Challenges

This year, we are running the following challenges:

There will be a part of the workshop, where we announce the winners and plan to award a certificate for winning entries that provide a short description of their technical approach by a short technical report.

Please feel free to participate to these challenges and submit your solutions as an extended abstract or full paper. Visit the Call for Papers page for further details. Valerio Giuffrida is the challenges lead; contact with questions or concerns. Please also contact the competition organizers with specific questions regarding the competition.

Hierarchical Panoptic Segmentation of Crops and Weeds

In this challenge, one has to provide a hierarchical panoptic segmentation of sugar beets and weeds.
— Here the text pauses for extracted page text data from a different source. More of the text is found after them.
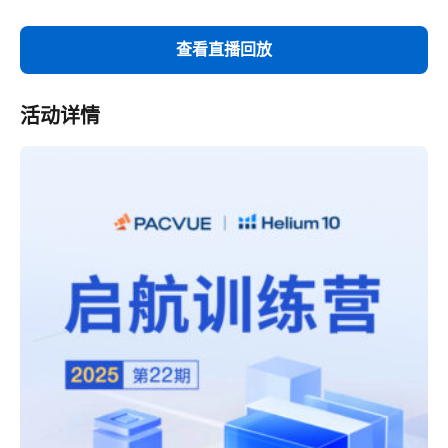
查看直播回放
活动详情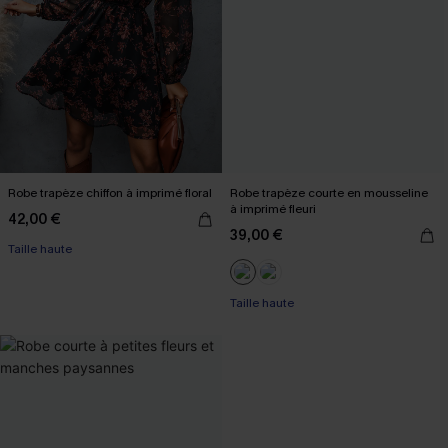
Robe trapèze chiffon à imprimé floral
Robe trapèze courte en mousseline
à imprimé fleuri
42,00 €
39,00 €
Taille haute
Taille haute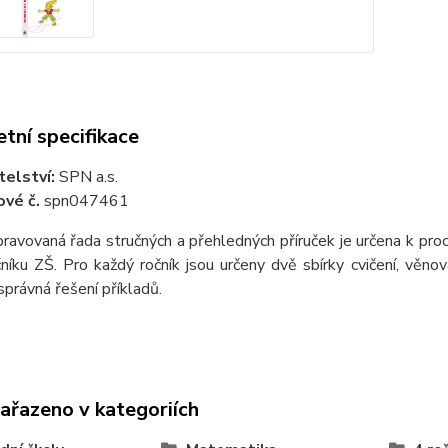
tní specifikace
telství:
SPN a.s.
vé č.
spn047461
ravovaná řada stručných a přehledných příruček je určena k proc
níku ZŠ. Pro každý ročník jsou určeny dvě sbírky cvičení, věno
právná řešení příkladů.
zařazeno v kategoriích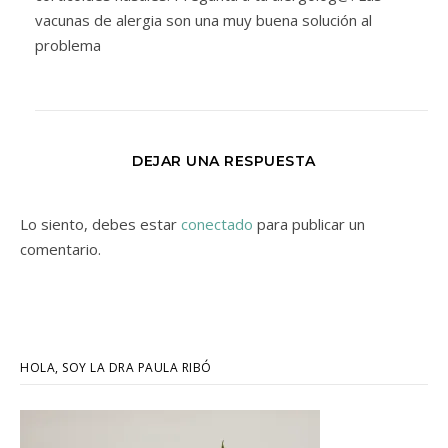
vacunas de alergia son una muy buena solución al
problema
DEJAR UNA RESPUESTA
Lo siento, debes estar
conectado
para publicar un
comentario.
HOLA, SOY LA DRA PAULA RIBÓ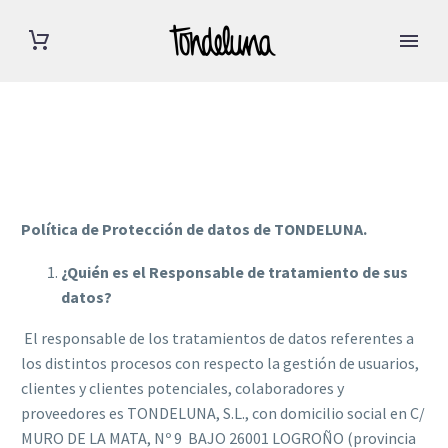
Política de Protección de datos de
TONDELUNA
.
¿Quién es el Responsable de tratamiento de sus
datos?
El responsable de los tratamientos de datos referentes a
los distintos procesos con respecto la gestión de usuarios,
clientes y clientes potenciales, colaboradores y
proveedores es TONDELUNA, S.L., con domicilio social en C/
MURO DE LA MATA, Nº 9 BAJO 26001 LOGROÑO (provincia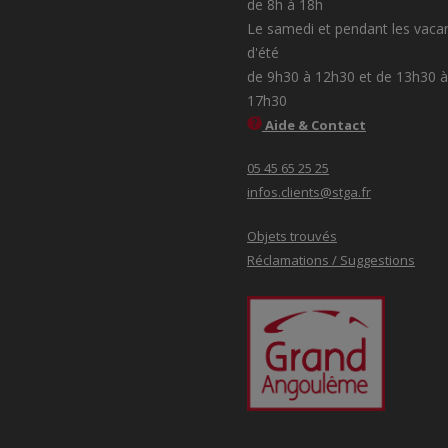
de 8h à 18h
Le samedi et pendant les vaca
d'été
de 9h30 à 12h30 et de 13h30 à
17h30
Aide & Contact
05 45 65 25 25
infos.clients@stga.fr
Objets trouvés
Réclamations / Suggestions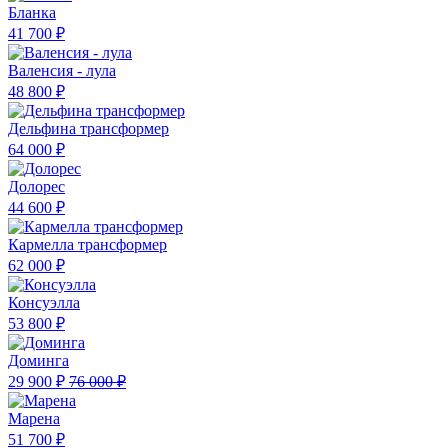
Бланка
41 700 ₽
Валенсия - лула
48 800 ₽
Дельфина трансформер
64 000 ₽
Долорес
44 600 ₽
Кармелла трансформер
62 000 ₽
Консуэлла
53 800 ₽
Доминга
29 900 ₽
76 000 ₽
Марена
51 700 ₽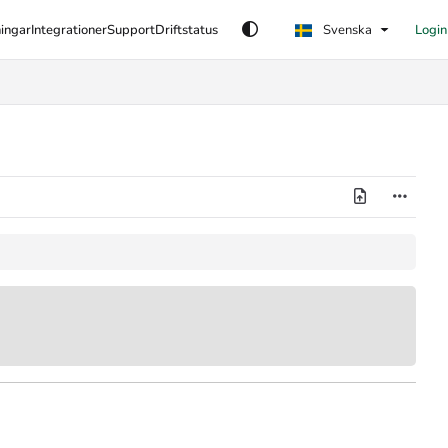
ingar
Integrationer
Support
Driftstatus
Svenska
Login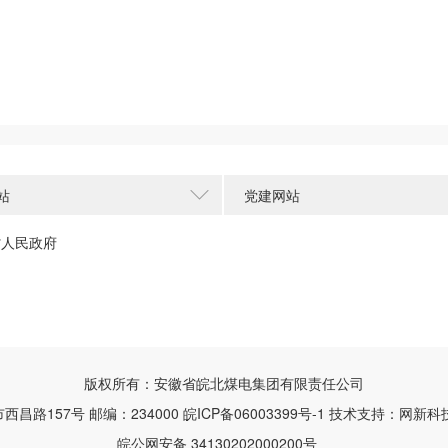
站
党建网站
省人民政府
版权所有：安徽省皖北煤电集团有限责任公司
昌路157号 邮编：234000
皖ICP备06003399号-1
技术支持：网新科技(ww
皖公网安备 34130202000200号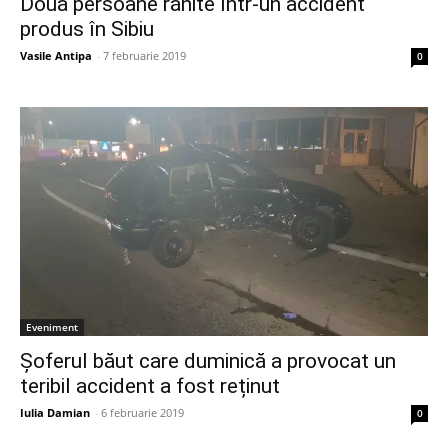
Două persoane rănite într-un accident
produs în Sibiu
Vasile Antipa
-
7 februarie 2019
0
Eveniment
Șoferul băut care duminică a provocat un
teribil accident a fost reținut
Iulia Damian
-
6 februarie 2019
0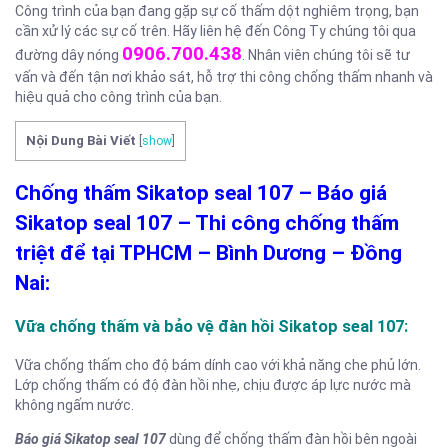
Công trình của bạn đang gặp sự cố thấm dột nghiêm trọng, bạn
cần xử lý các sự cố trên. Hãy liên hệ đến Công Ty chúng tôi qua
0906.700.438
đường dây nóng
. Nhân viên chúng tôi sẽ tư
vấn và đến tận nơi khảo sát, hỗ trợ thi công chống thấm nhanh và
hiệu quả cho công trình của bạn.
Nội Dung Bài Viết
[
show
]
Chống thấm Sikatop seal 107 – Báo giá
Sikatop seal 107 – Thi công chống thấm
triệt để tại TPHCM – Bình Dương – Đồng
Nai:
Vữa chống thấm và bảo vệ đàn hồi Sikatop seal 107:
Vữa chống thấm cho độ bám dính cao với khả năng che phủ lớn.
Lớp chống thấm có độ đàn hồi nhẹ, chịu được áp lực nước mà
không ngấm nước.
Báo giá Sikatop seal 107
dùng để chống thấm đàn hồi bên ngoài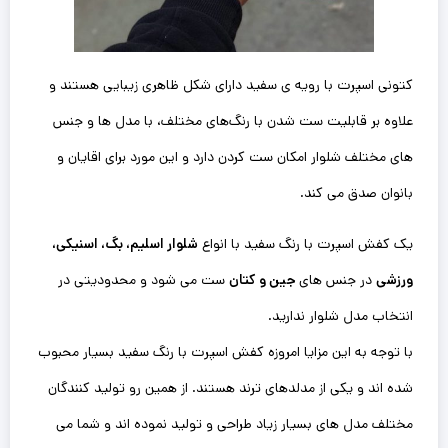
کتونی اسپرت با رویه ی سفید دارای شکل ظاهری زیبایی هستند و
علاوه بر قابلیت ست شدن با رنگ‌های مختلف، با مدل ها و جنس
های مختلف شلوار امکان ست کردن دارد و این مورد برای اقایان و
بانوان صدق می کند.
یک کفش اسپرت با رنگ سفید با انواع
شلوار اسلیم، بگ، اسنیکی،
ورزشی
در جنس های
جین و کتان
ست می شود و محدودیتی در
انتخاب مدل شلوار ندارید.
با توجه به این مزایا امروزه کفش اسپرت با رنگ ‌سفید بسیار محبوب
شده اند و یکی از مدلدهای ترند هستند. از همین رو تولید کنندگان
مختلف مدل های بسیار زیاد طراحی و تولید نموده اند و شما می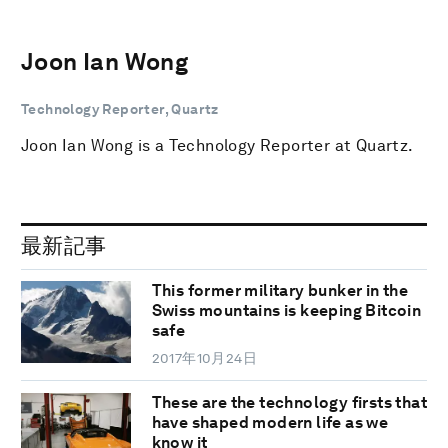
Joon Ian Wong
Technology Reporter, Quartz
Joon Ian Wong is a Technology Reporter at Quartz.
最新記事
This former military bunker in the
Swiss mountains is keeping Bitcoin
safe
2017年10月24日
These are the technology firsts that
have shaped modern life as we
know it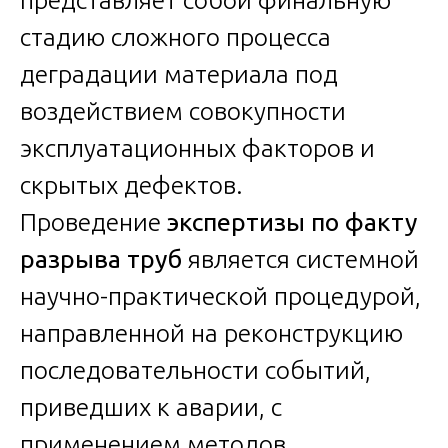
стадию сложного процесса
деградации материала под
воздействием совокупности
эксплуатационных факторов и
скрытых дефектов.
Проведение
экспертизы по факту
разрыва труб
является системной
научно-практической процедурой,
направленной на реконструкцию
последовательности событий,
приведших к аварии, с
применением методов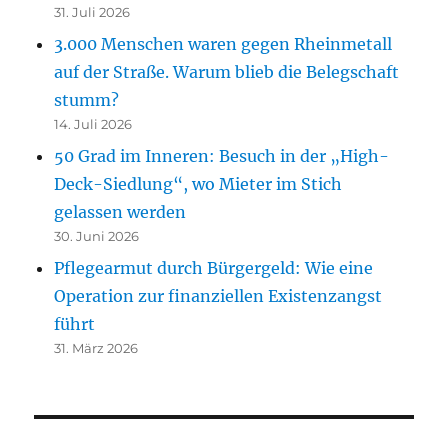
31. Juli 2026
3.000 Menschen waren gegen Rheinmetall
auf der Straße. Warum blieb die Belegschaft
stumm?
14. Juli 2026
50 Grad im Inneren: Besuch in der „High-
Deck-Siedlung“, wo Mieter im Stich
gelassen werden
30. Juni 2026
Pflegearmut durch Bürgergeld: Wie eine
Operation zur finanziellen Existenzangst
führt
31. März 2026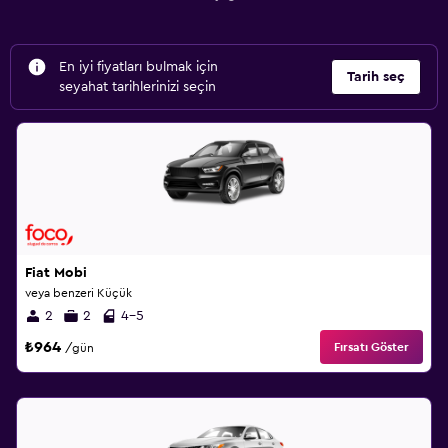
En iyi fiyatları bulmak için
Tarih seç
seyahat tarihlerinizi seçin
Fiat Mobi
veya benzeri Küçük
2
2
4-5
₺964
Fırsatı Göster
/gün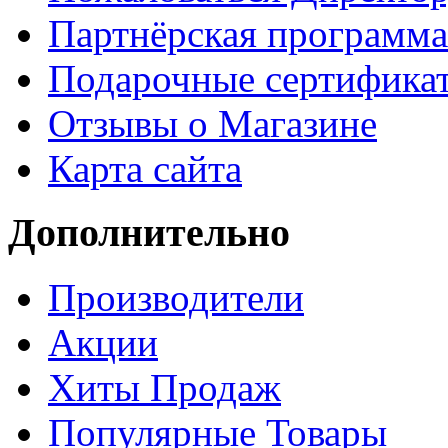
Партнёрская программа
Подарочные сертифика
Отзывы о Магазине
Карта сайта
Дополнительно
Производители
Акции
Хиты Продаж
Популярные Товары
More specifically, methods have to predict a semantic segmentation of sugar beets and weeds, but also an instance segmentation of crops and instance segmentation of the leaves. Thus, it is possible to get phenotypic information of the whole crop but also more fine-grained information.

More details about this challenge can be found here.

Please contact Jens Behley if you have specific questions about this competition and concerns regarding the submission on CodaLab.

The challenge concluded on September 1, 2023 and the ranking of the competition have been determined based on the score and the submitted technical report.

Place Authors Technical Report
1 Lu et al., Xidian University, China PDF
2 Nguyen et al., National Yang Ming Chiao Tung University, Taiwan PDF
3 Güldenring et al., Technical University of Denmark, Denmark PDF
4 Chen et al., University of Science and Technology of China, China PDF
5 Darbyshire et al., University of Lincoln, UK PDF

Note: The technical reports (up to 4 pages) are non-peer reviewed descriptions of the technical approach of the submissions. All contents are the intellectual property of the respective authors and should be acknowledged accordingly.

The 1st, 2nd, and 3rd place get a certificate and have the opportunity to present their work at the workshop.

Deep Nutrient Deficiency - Dikopshof - Winter Wheat and Winter Rye

In this challenge, we provide an image dataset of winter wheat and winter rye, where the task is to perform image classification to determine fertilizer treatments and consequently a solution to recognize nutrient deficiencies.

More details about the challenge can be found here.

Please contact Jinhui Yi if you have specific questions about this competition and concerns regarding the submission on CodaLab.

The challenge concluded on September 1, 2023 and the ranking of the competition have been determined based on the score and the submitted technical report.

Place Authors Technical Report
1 Zhang et al., University of Queensland, Australia PDF
2 Wang et al., Technical University of Munich, Germany PDF
3 Liu et al., Xi’an Jiaotong University, China PDF
4 Kuzu et al., Germany Aerospace Center (DLR), Germany PDF

Note: The technical reports (up to 4 pages) are non-peer reviewed descriptions of the technical approach of the submissions. All contents are the intellectual property of the respective authors and should be acknowledged accordingly.

The 1st, 2nd, and 3rd place get a certificate and have the opportunity to present their work at the workshop.